It has been 325 days since the Russian invasion began. On Saturday, the fighting in Ukraine continues.
The war goes on
In the Donbas, the Russian Ministry of Defense has announced the capture of Soledar, a small salt mining town to the north of Bakhmut. However, the situation on the ground continues to remain uncertain, and the Ukrainian forces could still be in the town. If the Russian forces capture Soledar, then they will be one step closer to surrounding Bakhmut.
In the east, the fighting along the Kreminna-Svatove line of contact continues in earnest. Both sides are launching attacks and counterattacks in an attempt to dislodge the other side. Once the weather permits, there will be more heavy fighting in the area.
In the south, the situation remains largely unchanged.
Every day, the Ukrainian military is providing an update on their claimed Russian casualties. These numbers are official figures and haven’t been separately verified.

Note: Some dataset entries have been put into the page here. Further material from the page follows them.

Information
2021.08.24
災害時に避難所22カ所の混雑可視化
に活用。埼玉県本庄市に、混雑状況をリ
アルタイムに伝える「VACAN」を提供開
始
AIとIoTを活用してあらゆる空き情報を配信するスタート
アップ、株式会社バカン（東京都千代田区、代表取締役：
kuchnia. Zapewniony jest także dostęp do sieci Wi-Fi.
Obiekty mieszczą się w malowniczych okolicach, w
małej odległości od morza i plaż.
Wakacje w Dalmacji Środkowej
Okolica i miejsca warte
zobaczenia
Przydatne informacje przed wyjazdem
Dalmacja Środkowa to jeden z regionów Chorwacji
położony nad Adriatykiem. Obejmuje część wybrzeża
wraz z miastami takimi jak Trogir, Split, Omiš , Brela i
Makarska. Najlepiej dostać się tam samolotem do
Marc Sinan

However, Western intelligence assessments and independent reporting corroborate, to a certain extent, the Ukrainian casualty claims. For example, the Oryx open-source intelligence research page has visually verified the destruction or capture of more than 1,600 Russian tanks (which amounts to more tanks than the combined armor capabilities of France, Germany, Italy, and the United Kingdom) and more than 5,300 military vehicles of all types; this assessment has been confirmed by the British Ministry of Defense.

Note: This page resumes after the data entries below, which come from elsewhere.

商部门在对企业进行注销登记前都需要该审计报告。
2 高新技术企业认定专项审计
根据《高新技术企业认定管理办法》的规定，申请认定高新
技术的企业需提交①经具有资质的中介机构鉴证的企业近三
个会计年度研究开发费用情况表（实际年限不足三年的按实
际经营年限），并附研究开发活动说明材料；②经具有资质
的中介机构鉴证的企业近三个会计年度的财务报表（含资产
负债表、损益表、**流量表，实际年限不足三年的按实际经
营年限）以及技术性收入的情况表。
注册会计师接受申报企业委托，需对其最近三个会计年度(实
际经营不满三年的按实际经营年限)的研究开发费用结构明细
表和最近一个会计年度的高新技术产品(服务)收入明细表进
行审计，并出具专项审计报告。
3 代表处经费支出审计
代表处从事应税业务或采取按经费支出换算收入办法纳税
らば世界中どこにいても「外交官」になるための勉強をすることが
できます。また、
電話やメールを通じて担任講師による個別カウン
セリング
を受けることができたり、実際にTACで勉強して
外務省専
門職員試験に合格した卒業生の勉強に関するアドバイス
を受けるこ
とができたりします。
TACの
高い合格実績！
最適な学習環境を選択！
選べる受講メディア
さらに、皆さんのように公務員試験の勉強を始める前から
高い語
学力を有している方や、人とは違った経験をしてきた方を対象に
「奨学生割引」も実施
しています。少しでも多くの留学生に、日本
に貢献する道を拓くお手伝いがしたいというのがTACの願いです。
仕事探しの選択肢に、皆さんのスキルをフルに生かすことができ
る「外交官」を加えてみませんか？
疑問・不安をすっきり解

The same independent verification exists for most of the other Ukrainian claims. Recently, the Pentagon acknowledged that the Russian military has lost thousands of combat vehicles of all types, including over 1,000 tanks, and dozens of fighter jets and helicopters.
Furthermore, more recent reports that are citing Western intelligence officials indicate that the Russian military has suffered more than 100,000 casualties (killed and wounded) in the war so far.

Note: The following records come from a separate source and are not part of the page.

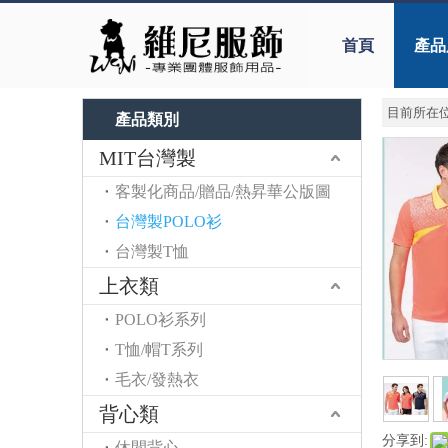
首頁
產品
目前所在位
產品類別
MIT台灣製
客製化商品/贈品/熱昇華公版圖
台灣製POLO衫
台灣製T恤
上衣類
POLO衫系列
T恤/帽T系列
毛衣/發熱衣
背心類
分享到:
休閒背心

In the summer, Sir Tony Radakin, the British Chief of the Defence Staff, had told the BBC that the West understands that more than 50,000 Russian troops have been killed or wounded in the conflict thus far. If we were to take the Ukrainian figures as accurate, the number mentioned by Sir Radakin is on the low side of the spectrum.
In November, Chairman of the Joint Chiefs of Staff General Mark Milley shared the U.S. military’s assessment that the Russian military has lost more than 100,000 troops so far in the war.
Yet, it is very hard to verify the actual numbers unless one is on the ground. However, after adjusting for the fog of war and other factors, the Western official numbers are fairly close to the Ukrainian claims.
As of Saturday, the Ukrainian Ministry of Defense is claiming the following Russian casualties:
- 114,660 Russian troops killed (approximately three times that number wounded and captured)
- 6,173 armored personnel carriers and infantry fighting vehicles destroyed
- 4,846 vehicles and fuel tanks
- 3,104 tanks
- 2,090 artillery pieces
- 1,867 tactical unmanned aerial systems
- 723 cruise missiles shot down by the Ukrainian air defenses
- 437 Multiple Launch Rocket Systems (MLRS)
- 286 fighter, attack, and transport jets
- 276 attack and transport helicopters
- 219 anti-aircraft batteries
- 186 special equipment platforms, such as bridging equipment
- 16 boats and cutters
- four mobile Iskander ballistic missile systems
On Saturday, Ukrainian forces continued to inflict the heaviest in the direction of Bakhmut, which is located in the south of the Donbas, and Lyman, which is located in the northeast of the Donbas.
The stated goal of the Russian military for the renewed offensive in the east is to establish full control over the pro-Russian breakaway territories of Donetsk and Luhansk and create and maintain a land corridor between these territories and the occupied Crimea.